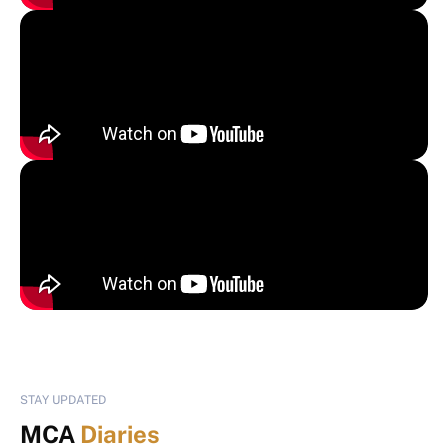
STAY UPDATED
MCA
Diaries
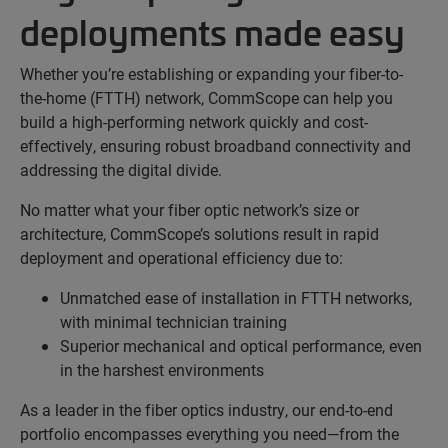
deployments made easy
Whether you’re establishing or expanding your fiber-to-
the-home (FTTH) network, CommScope can help you
build a high-performing network quickly and cost-
effectively, ensuring robust broadband connectivity and
addressing the digital divide.
No matter what your fiber optic network’s size or
architecture, CommScope’s solutions result in rapid
deployment and operational efficiency due to:
Unmatched ease of installation in FTTH networks,
with minimal technician training
Superior mechanical and optical performance, even
in the harshest environments
As a leader in the fiber optics industry, our end-to-end
portfolio encompasses everything you need—from the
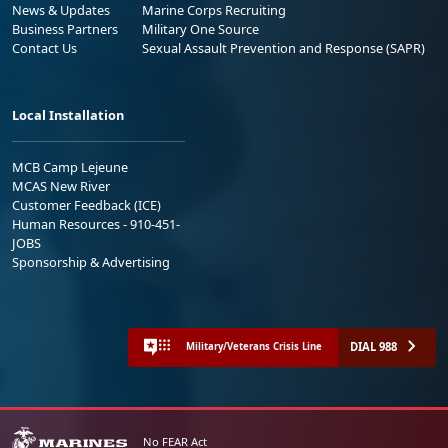
News & Updates
Marine Corps Recruiting
Business Partners
Military One Source
Contact Us
Sexual Assault Prevention and Response (SAPR)
Local Installation
MCB Camp Lejeune
MCAS New River
Customer Feedback (ICE)
Human Resources - 910-451-
JOBS
Sponsorship & Advertising
DIAL 988
Military/Veterans Crisis Line
No FEAR Act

========================================================================

*Work to be completed:* Please produce an exact copy of the listing, omitting the pictures.

*Result for this task:*
STAY UPDATED
MCA
Diaries
deployments made easy
Whether you’re establishing or expanding your fiber-to-
the-home (FTTH) network, CommScope can help you
build a high-performing network quickly and cost-
effectively, ensuring robust broadband connectivity and
addressing the digital divide.
No matter what your fiber optic network’s size or
architecture, CommScope’s solutions result in rapid
deployment and operational efficiency due to:
Unmatched ease of installation in FTTH networks,
with minimal technician training
Superior mechanical and optical performance, even
in the harshest environments
As a leader in the fiber optics industry, our end-to-end
portfolio encompasses everything you need—from the
News & Updates
Marine Corps Recruiting
Business Partners
Military One Source
Contact Us
Sexual Assault Prevention and Response (SAPR)
Local Installation
MCB Camp Lejeune
MCAS New River
Customer Feedback (ICE)
Human Resources - 910-451-
JOBS
Sponsorship & Advertising
DIAL 988
Military/Veterans Crisis Line
No FEAR Act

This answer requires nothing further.